An obvious area of attack by anti-Federalists against the Constitution was the position of the President. The suggestion that the President was like a monarch was an easy way to discredit the position, given the war America had fought to free itself from the English monarchy. Hamilton’s purpose in this paper is to debunk this assertion. He points out that the singular role of President is no more like the English monarchy than other government heads, including the governor of New York and other governors of American States.
In making this argument, Hamilton’s strategy is to examine the key powers of the presidency one by one in comparison to the powers of the English monarch or other governors of America. For anyone interested in what Hamilton has to say, his entire argument is summarised neatly in the final paragraph of the paper, in which he reiterates each of his points in a series of nine binary opposites, comparing the President’s powers with that of the British monarch’s, including two additional comparisons not previously made. I have summarised these points in a table at the end of this page. The first of these points not mentioned previously in this paper concerns the British monarch’s power over coin and commerce compared to the President’s power, which allows no rules concerning the commerce or currency of the nation
. The second binary opposition not formerly mentioned states: The one has no particle of spiritual jurisdiction; the other is the supreme head and governor of the national church!

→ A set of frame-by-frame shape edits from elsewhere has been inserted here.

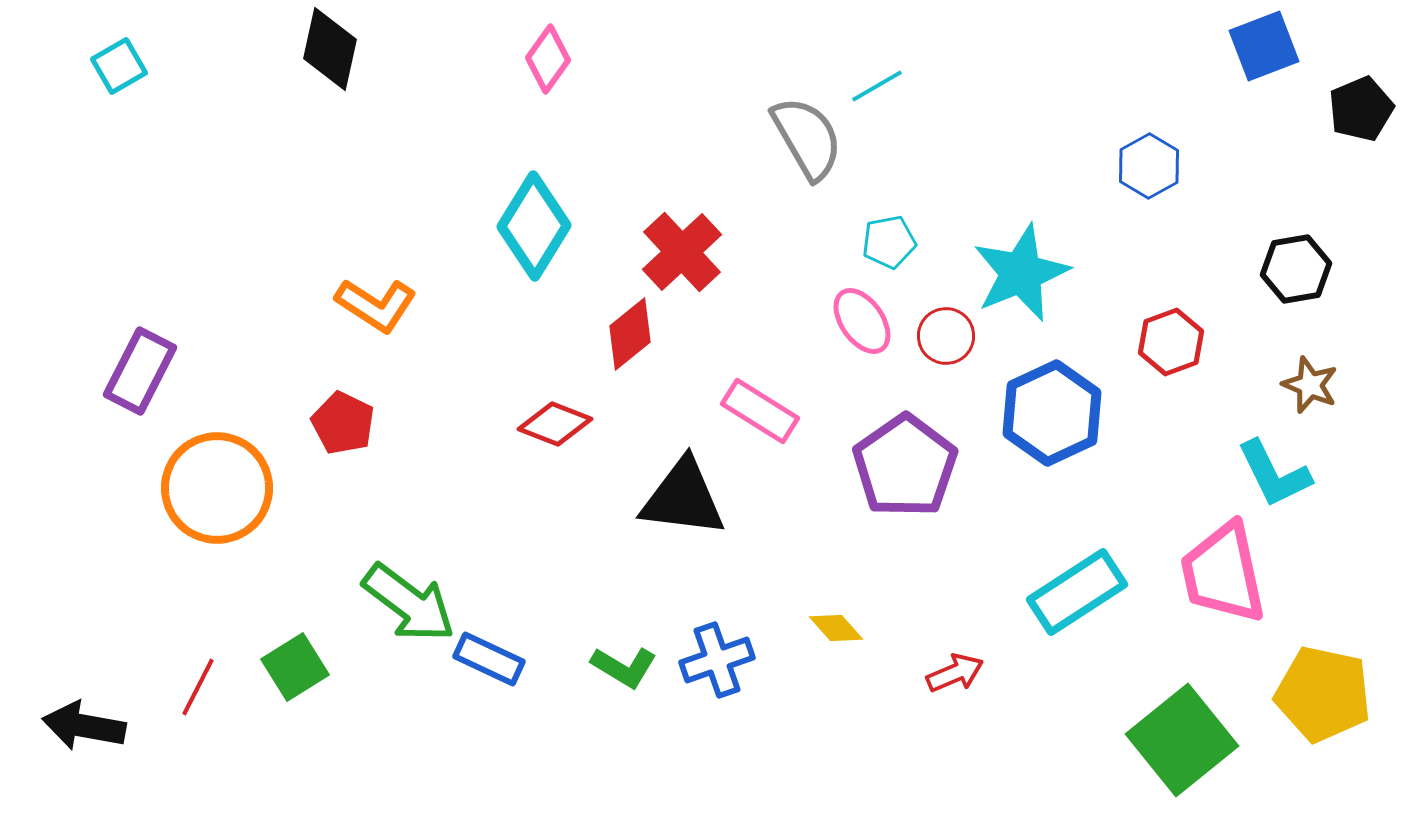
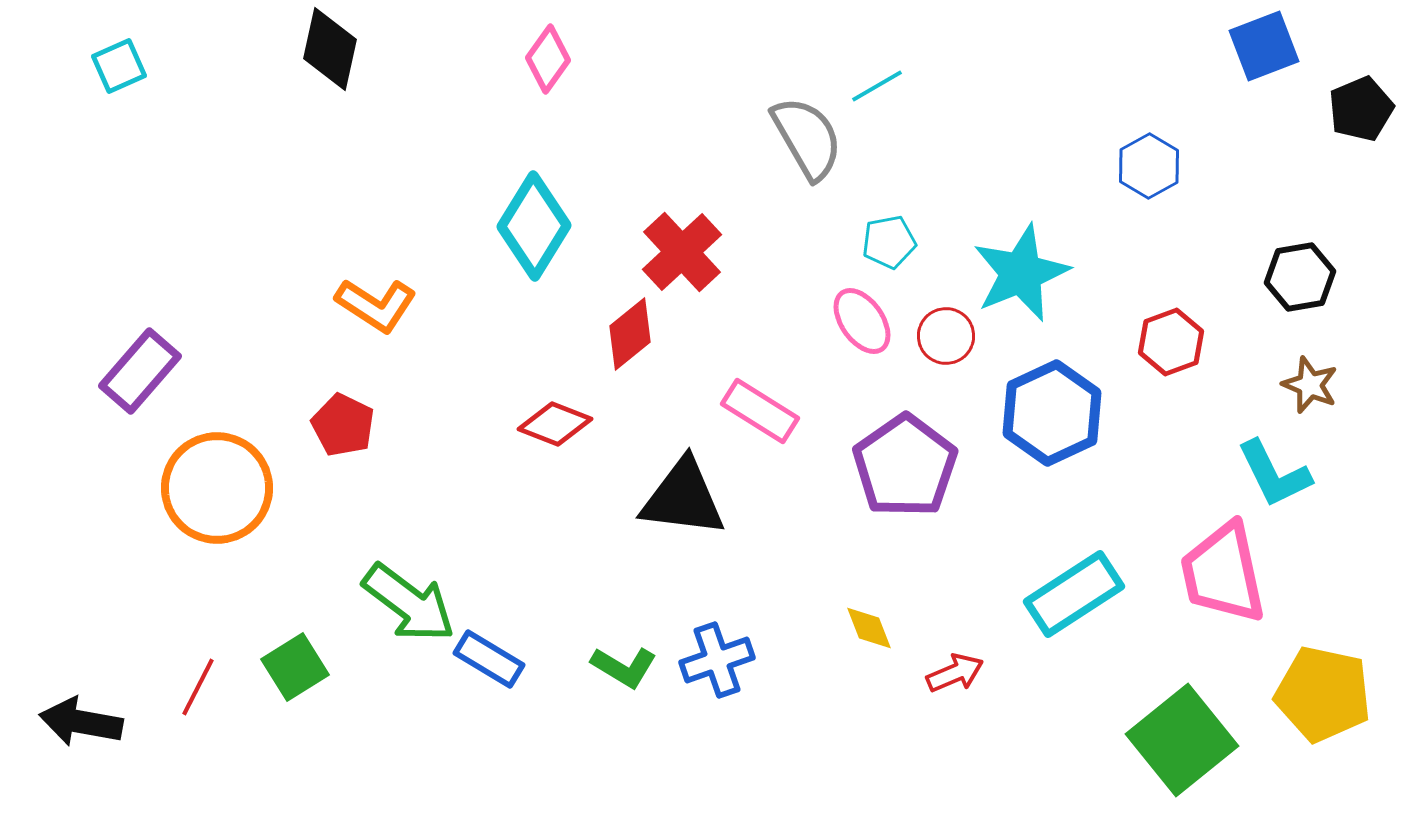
cyan square at (119, 66): rotated 6 degrees clockwise
black hexagon at (1296, 269): moved 4 px right, 8 px down
purple rectangle at (140, 371): rotated 14 degrees clockwise
red pentagon at (343, 423): moved 2 px down
cyan rectangle at (1077, 592): moved 3 px left, 2 px down
yellow diamond at (836, 628): moved 33 px right; rotated 20 degrees clockwise
blue rectangle at (489, 659): rotated 6 degrees clockwise
black arrow at (84, 726): moved 3 px left, 4 px up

The main points of comparison in the body of the paper are as follows:
Hamilton begins his argument with the obvious point, that the President does not have heredity rights to power, and his term is limited to four years, for however many times the people wish to elect him. (This was changed in 1947 by the 22nd Amendment, limiting the President to two terms in office. Only one President, Franklin Roosevelt, served more than two terms.) Therefore, his term of power is in no way like the British monarch’s but is similar to the governor of New York, who has a three-year term.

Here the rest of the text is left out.